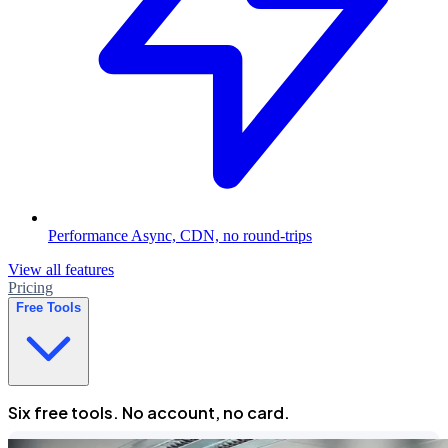
Performance
Async, CDN, no round-trips
View all features
Pricing
Free Tools
Six free tools. No account, no card.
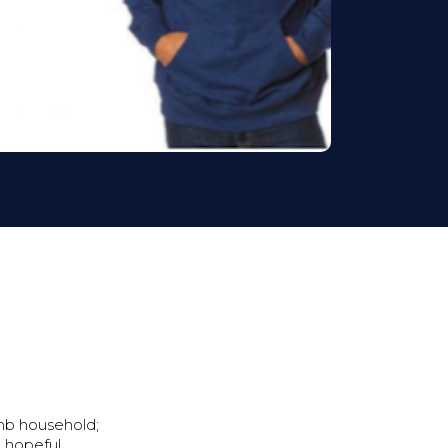
mb household;
d hopeful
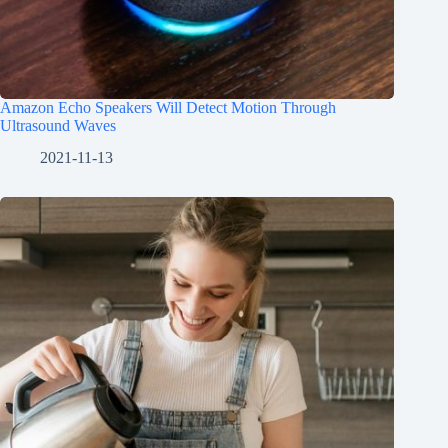
Amazon Echo Speakers Will Detect Motion Through
Ultrasound Waves
2021-11-13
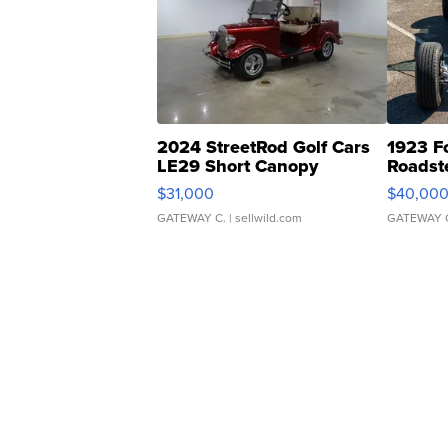
2024 StreetRod Golf Cars
1923 F
LE29 Short Canopy
Roadst
$31,000
$40,00
GATEWAY C.
| sellwild.com
GATEWAY 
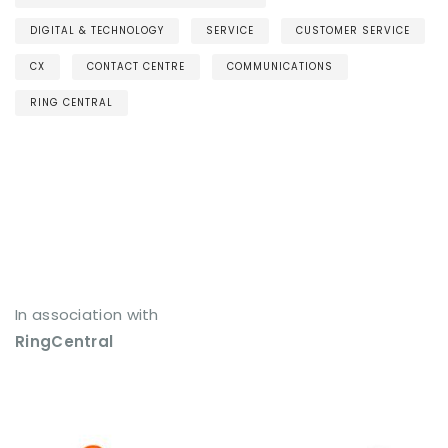
DIGITAL & TECHNOLOGY
SERVICE
CUSTOMER SERVICE
CX
CONTACT CENTRE
COMMUNICATIONS
RING CENTRAL
In association with
RingCentral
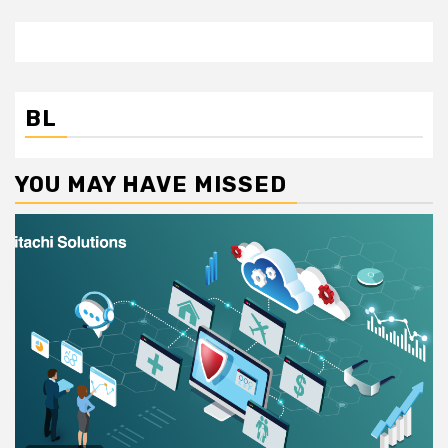
BL
YOU MAY HAVE MISSED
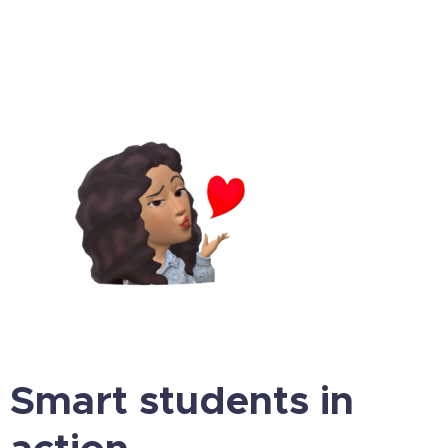
Smart students in
action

========================================================================

▶ _WHAT THE TASK REQUIRES_:
Write out every entry again word for word, without any of the pictures.

▶ _TASK SOLUTION_:
Performance
Async, CDN, no round-trips
View all features
Pricing
Free Tools
Six free tools. No account, no card.
mb household;
d hopeful
Amazon Echo Speakers Will Detect Motion Through
Ultrasound Waves
2021-11-13
2024 StreetRod Golf Cars
1923 F
LE29 Short Canopy
Roadst
$31,000
$40,00
GATEWAY C.
| sellwild.com
GATEWAY 
DIGITAL & TECHNOLOGY
SERVICE
CUSTOMER SERVICE
CX
CONTACT CENTRE
COMMUNICATIONS
RING CENTRAL
In association with
RingCentral
BL
YOU MAY HAVE MISSED
Smart students in
action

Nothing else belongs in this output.